As part of the hearing, Clear Lam said its proprietary [shaping] technology is the product of several years of confidential research and development.
It said it made some specifications of the lighter, more transportable and stackable packaging available to Frito-Lay in the hope it could secure a contract with the snack wholesaler. The talks began in 2008, according to the lawsuit, and continued during 2010 and beyond.
“The 2008 Confidentiality Agreement terminated by its own terms on January 1, 2011, but Frito-Lay’s confidentiality and non-use obligations were not affected by the termination of the agreement,” the suit states.

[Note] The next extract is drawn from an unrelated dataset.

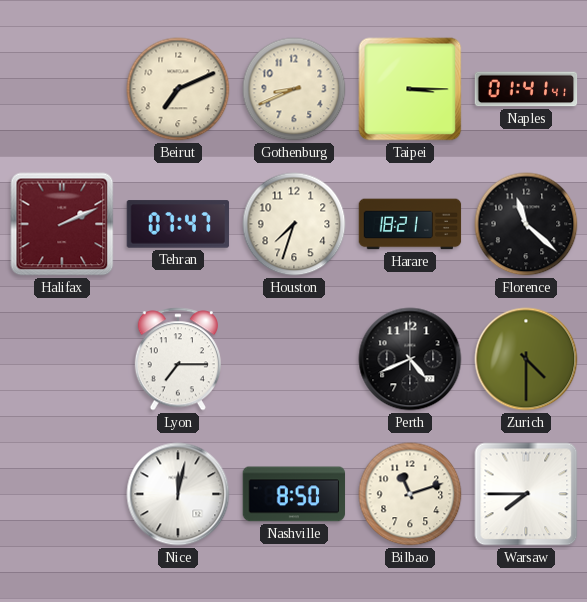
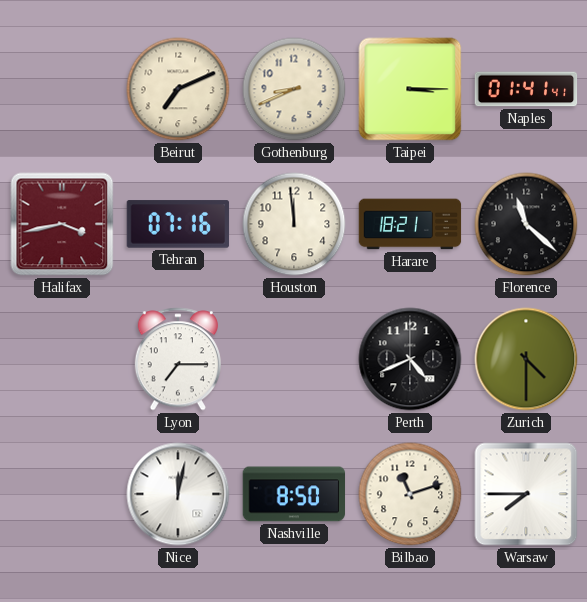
Halifax: 2:11 -> 3:43
Tehran: 07:47 -> 07:16
Houston: 7:33 -> 11:59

“After the 2008 Confidentiality Agreement terminated, Frito-Lay continued to seek confidential and proprietary trade secret information from Clear Lam under the guise of evaluating whether to buy the right to use the PrimaPak technology.”
Clear Lam claimed at the time, it sought and obtained another confidentiality agreement with Frito-Lay in 2011. As was the case with the first, it stipulated Frito-Lay could only use the confidential information for the purpose of evaluating whether it would enter into a contract with Clear Lam to use the technology.
Clear Lam said it learned of the ‘Gamer Pack’ promotion in October 2013 and that Frito-Lay claimed the technology was its own.
Frito-Lay faced allegations of violating the 2008 and 2011 confidentiality agreements, false advertising under the Lanham Act and violating the Illinois Trade Secrets Act.
Clear Lam Innovation Center
Clear Lam announced it had made significant investments in its PrimaPak System last year and said it will open a 25,000-square-foot Co-Packing Facility and Innovation Center at its Elk Grove Village manufacturing operation near Chicago in spring 2015.
It claims it has invested $2m in equipment and technology to launch the operation, which will support consumer products using its patented PrimaPak System.
The operation will employ 23 staff and produce PrimaPak packaging for test markets, regional rollouts, seasonal items and ongoing national distribution.
The Co-Packing Facility will specialize in dry, free-flowing products using PrimaPak Vertical Form-Fill-Seal (VFFS) System with combination scale weigher. It will start with two production lines with a combined production capacity of 20 million units per year. Additional lines will be added in the future.
Clear Lam also will assist on an as-needed basis with the sourcing and purchasing of raw materials; shipping, freight and logistic services; and inventory and warehouse storage of materials and findings.
The facility can handle small-batch test product runs and long-term packaging needs. Applications include salty snacks, nuts, candy, dried fruit and cereals.